Future work based on this design would involve in vivo imaging to validate its diagnostic potential. This could involve using such a system in conjunction with optical coherence tomography (OCT) to enhance its diagnostic capability.[25,26] This combined system would allow for a noninvasive means to potentially diagnose AD with higher confidence, early in the disease’s progression.
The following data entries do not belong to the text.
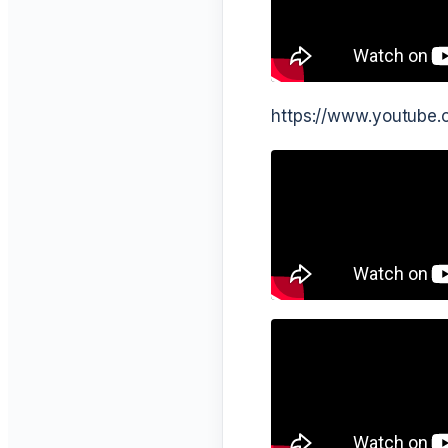
https://www.youtub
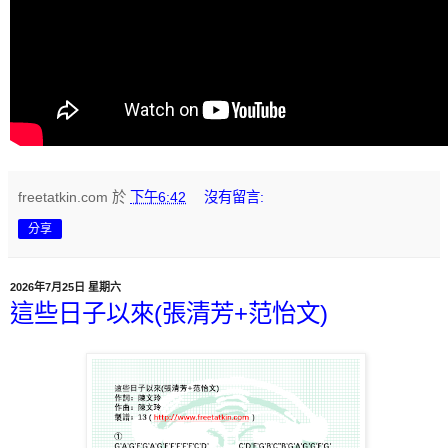
freetatkin.com
於
下午6:42
沒有留言:
分享
2026年7月25日 星期六
這些日子以來(張清芳+范怡文)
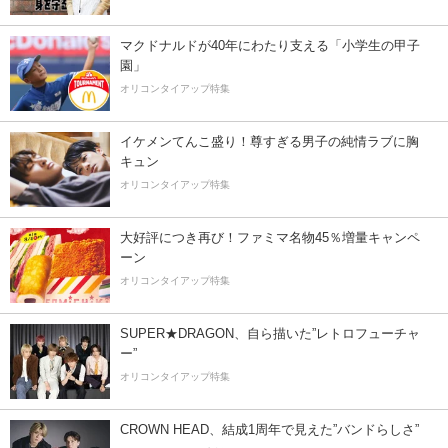
マクドナルドが40年にわたり支える「小学生の甲子
園」
オリコンタイアップ特集
イケメンてんこ盛り！尊すぎる男子の純情ラブに胸
キュン
オリコンタイアップ特集
大好評につき再び！ファミマ名物45％増量キャンペ
ーン
オリコンタイアップ特集
SUPER★DRAGON、自ら描いた”レトロフューチャ
ー”
オリコンタイアップ特集
CROWN HEAD、結成1周年で見えた”バンドらしさ”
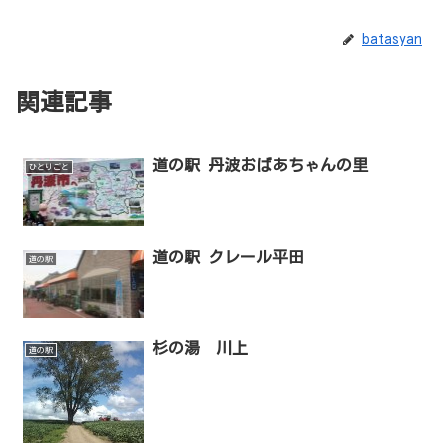
batasyan
関連記事
道の駅 丹波おばあちゃんの里
ひとりごと
道の駅 クレール平田
道の駅
杉の湯 川上
道の駅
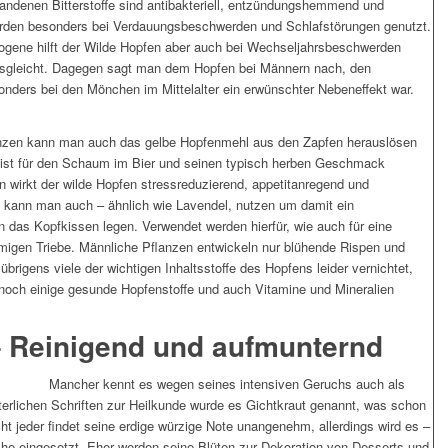
handenen Bitterstoffe sind antibakteriell, entzündungshemmend und
erden besonders bei Verdauungsbeschwerden und Schlafstörungen genutzt.
ogene hilft der Wilde Hopfen aber auch bei Wechseljahrsbeschwerden
usgleicht. Dagegen sagt man dem Hopfen bei Männern nach, den
nders bei den Mönchen im Mittelalter ein erwünschter Nebeneffekt war.
nzen kann man auch das gelbe Hopfenmehl aus den Zapfen herauslösen
 ist für den Schaum im Bier und seinen typisch herben Geschmack
n wirkt der wilde Hopfen stressreduzierend, appetitanregend und
n kann man auch – ähnlich wie Lavendel, nutzen um damit ein
 das Kopfkissen legen. Verwendet werden hierfür, wie auch für eine
rmigen Triebe. Männliche Pflanzen entwickeln nur blühende Rispen und
brigens viele der wichtigen Inhaltsstoffe des Hopfens leider vernichtet,
s noch einige gesunde Hopfenstoffe und auch Vitamine und Mineralien
– Reinigend und aufmunternd
Mancher kennt es wegen seines intensiven Geruchs auch als
lterlichen Schriften zur Heilkunde wurde es Gichtkraut genannt, was schon
icht jeder findet seine erdige würzige Note unangenehm, allerdings wird es –
üche eingesetzt. Eher werden seine Blüten zur Dekoration von Desserts und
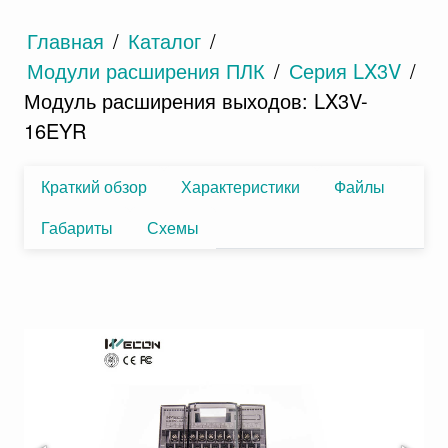
Главная
/
Каталог
/
Модули расширения ПЛК
/
Серия LX3V
/
Модуль расширения выходов: LX3V-
16EYR
Краткий обзор
Характеристики
Файлы
Габариты
Схемы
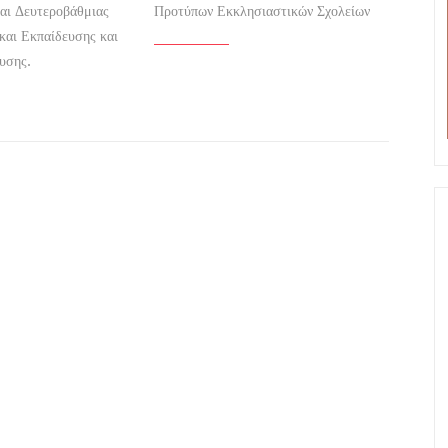
αι Δευτεροβάθμιας
Προτύπων Εκκλησιαστικών Σχολείων
και Εκπαίδευσης και
υσης.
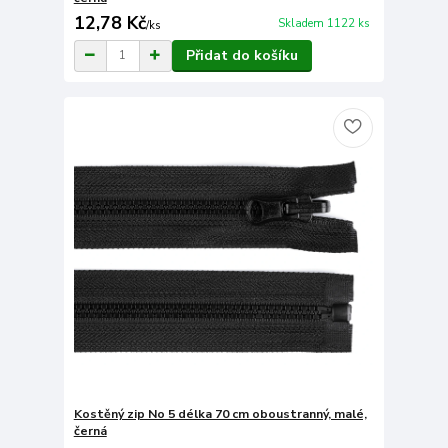
12,78 Kč
Skladem 1122 ks
/
ks
Přidat do košíku
Kostěný zip No 5 délka 70 cm oboustranný, malé,
černá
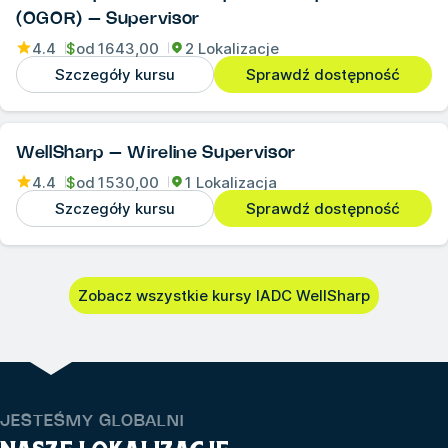
(OGOR) – Supervisor
4.4
$
od
1643,00
2 Lokalizacje
Szczegóły kursu
Sprawdź dostępność
WellSharp – Wireline Supervisor
4.4
$
od
1530,00
1 Lokalizacja
Szczegóły kursu
Sprawdź dostępność
Zobacz wszystkie kursy IADC WellSharp
JESTEŚMY GLOBALNI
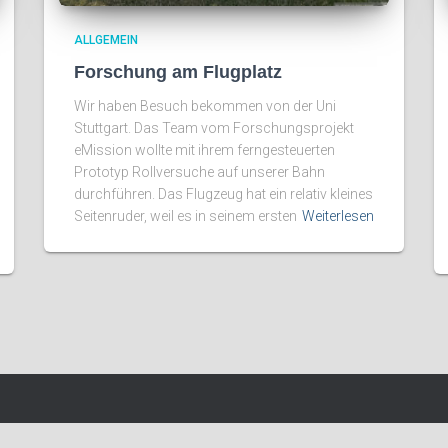
ALLGEMEIN
Forschung am Flugplatz
Wir haben Besuch bekommen von der Uni
Stuttgart. Das Team vom Forschungsprojekt
eMission wollte mit ihrem ferngesteuerten
Prototyp Rollversuche auf unserer Bahn
durchführen. Das Flugzeug hat ein relativ kleines
Seitenruder, weil es in seinem ersten
Weiterlesen
FGD
EDPM
YOUTUBE
INSTAGRAM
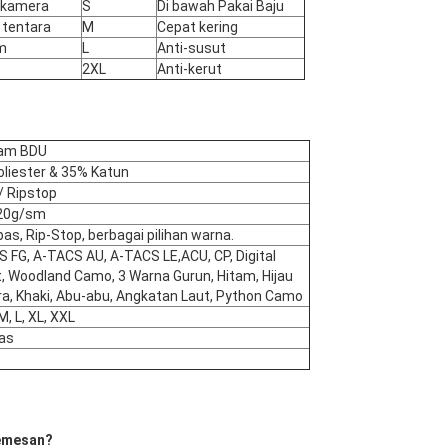
ikamera
S
Di bawah Pakai Baju
 tentara
M
Cepat kering
m
L
Anti-susut
2XL
Anti-kerut
am BDU
liester & 35% Katun
/ Ripstop
20g/sm
as, Rip-Stop, berbagai pilihan warna.
 FG, A-TACS AU, A-TACS LE,ACU, CP, Digital
, Woodland Camo, 3 Warna Gurun, Hitam, Hijau
a, Khaki, Abu-abu, Angkatan Laut, Python Camo
M, L, XL, XXL
as
memesan?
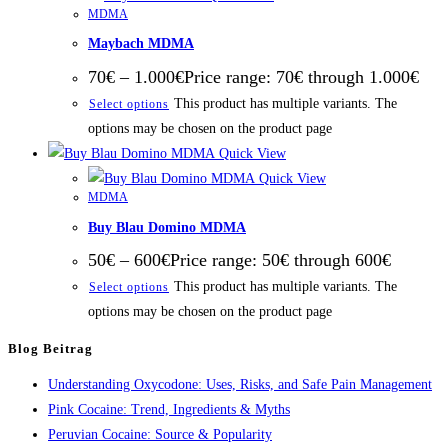
MDMA
Maybach MDMA
70
€
–
1.000
€
Price range: 70€ through 1.000€
This product has multiple variants. The
Select options
options may be chosen on the product page
Quick View
Quick View
MDMA
Buy Blau Domino MDMA
50
€
–
600
€
Price range: 50€ through 600€
This product has multiple variants. The
Select options
options may be chosen on the product page
Blog Beitrag
Understanding Oxycodone: Uses, Risks, and Safe Pain Management
Pink Cocaine: Trend, Ingredients & Myths
Peruvian Cocaine: Source & Popularity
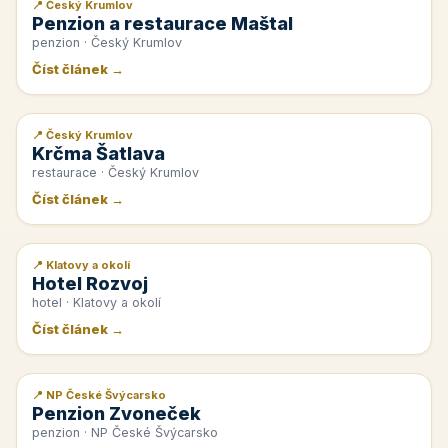
📍 Český Krumlov
📰 PR článek
Penzion a restaurace Maštal
penzion · Český Krumlov
Číst článek →
📍 Český Krumlov
📰 PR článek
Krčma Šatlava
restaurace · Český Krumlov
Číst článek →
📍 Klatovy a okolí
📰 PR článek
Hotel Rozvoj
hotel · Klatovy a okolí
Číst článek →
📍 NP České Švýcarsko
📰 PR článek
Penzion Zvoneček
penzion · NP České Švýcarsko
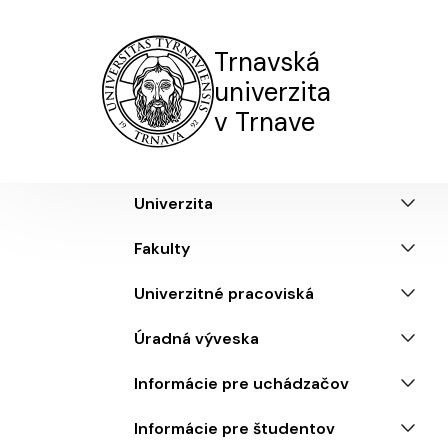
Trnavská
univerzita
v Trnave
Truni menu SK
Univerzita
Fakulty
Univerzitné pracoviská
Úradná výveska
Informácie pre uchádzačov
Informácie pre študentov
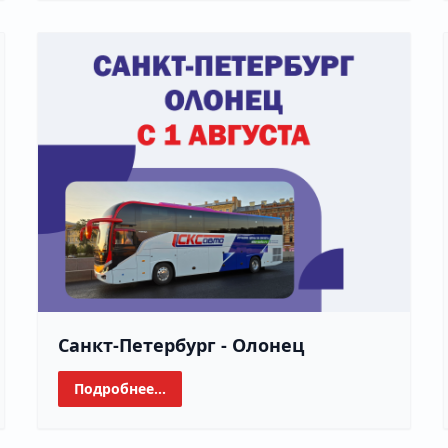
Санкт-Петербург - Олонец
Подробнее...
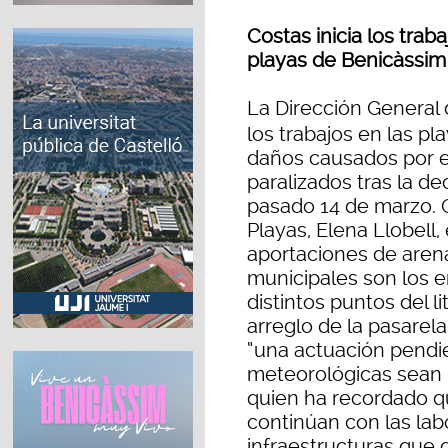
Costas inicia los trab
playas de Benicàssim
La Dirección General
los trabajos en las p
daños causados por el
paralizados tras la de
pasado 14 de marzo. 
Playas, Elena Llobell,
aportaciones de arena 
municipales son los e
distintos puntos del l
arreglo de la pasarela
“una actuación pendi
meteorológicas sean 
quien ha recordado q
continúan con las lab
infraestructuras que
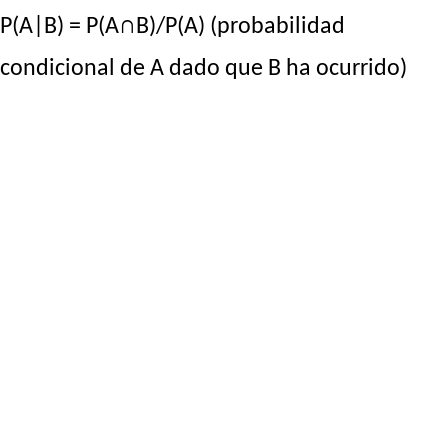
P(A|B) = P(A∩B)/P(A) (probabilidad
condicional de A dado que B ha ocurrido)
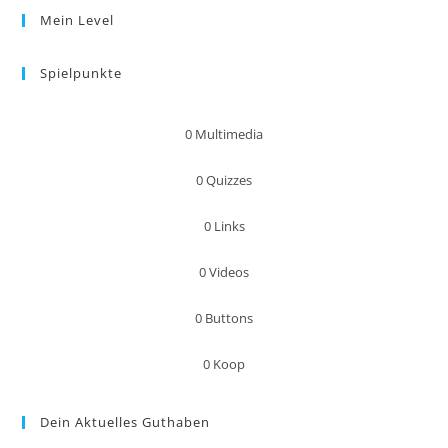
Mein Level
Spielpunkte
0
Multimedia
0
Quizzes
0
Links
0
Videos
0
Buttons
0
Koop
Dein Aktuelles Guthaben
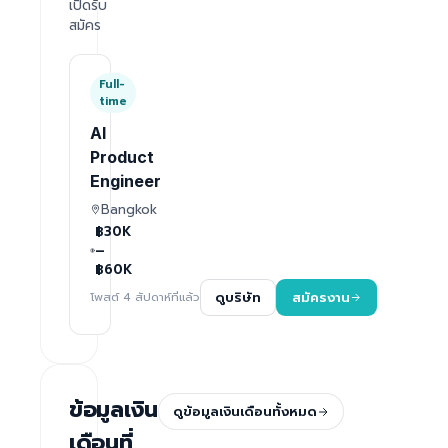
เปิดรับ
สมัคร
Full-
time
AI
Product
Engineer
Bangkok
฿30K
–
฿60K
โพสต์ 4 สัปดาห์ที่แล้ว
ดูบริษัท
สมัครงาน
ข้อมูลเงิน
ดูข้อมูลเงินเดือนทั้งหมด
เดือนที่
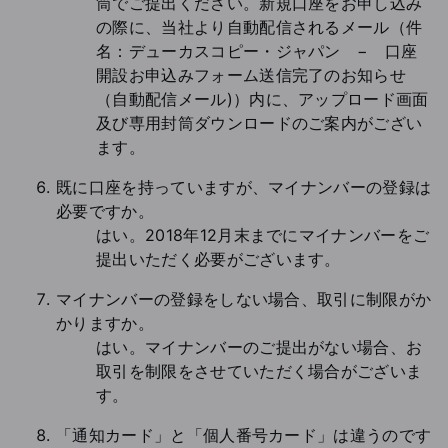
筒でご提出ください。新規口座をお申し込み
の際に、当社より自動配信されるメール（件
名：デューカスコピー・ジャパン − 口座
開設お申込みフォーム送信完了のお知らせ
（自動配信メール)）内に、アップロード画面
及び専用封筒ダウンロードのご案内がござい
ます。
既に口座を持っていますが、マイナンバーの登録は
必要ですか。
はい。2018年12月末までにマイナンバーをご
提出いただく必要がございます。
マイナンバーの登録をしない場合、取引に制限がか
かりますか。
はい。マイナンバーのご提出がない場合、お
取引を制限をさせていただく場合がございま
す。
「通知カード」と「個人番号カード」は違うのです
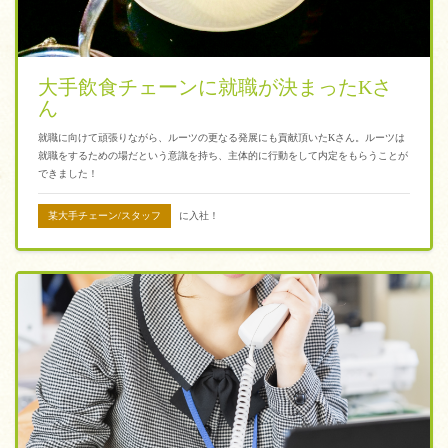
大手飲食チェーンに就職が決まったKさ
ん
就職に向けて頑張りながら、ルーツの更なる発展にも貢献頂いたKさん。ルーツは
就職をするための場だという意識を持ち、主体的に行動をして内定をもらうことが
できました！
某大手チェーン/スタッフ
に入社！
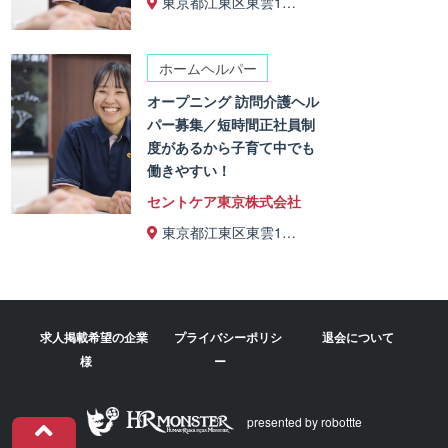
東京都江東区東雲1…
ホームヘルパー
オープニング 訪問介護ヘル
パー募集／短時間正社員制
度があるから子育て中でも
働きやすい！
セントケア東京株式会社
東京都江東区東雲1…
求人掲載希望の企業
プライバシーポリシ
退会について
様
ー
presented by robottte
The fluorescence imaging system and components would be modified and compacted to create a system with which a patient could simply peer into an opening to image their retina. Such a machine would be designed and used in a manner similar to the OCT machines currently being used in ophthalmology. Once developed, this system could easily be implemented into an optometry practice to improve diagnostic procedures and outpatient services.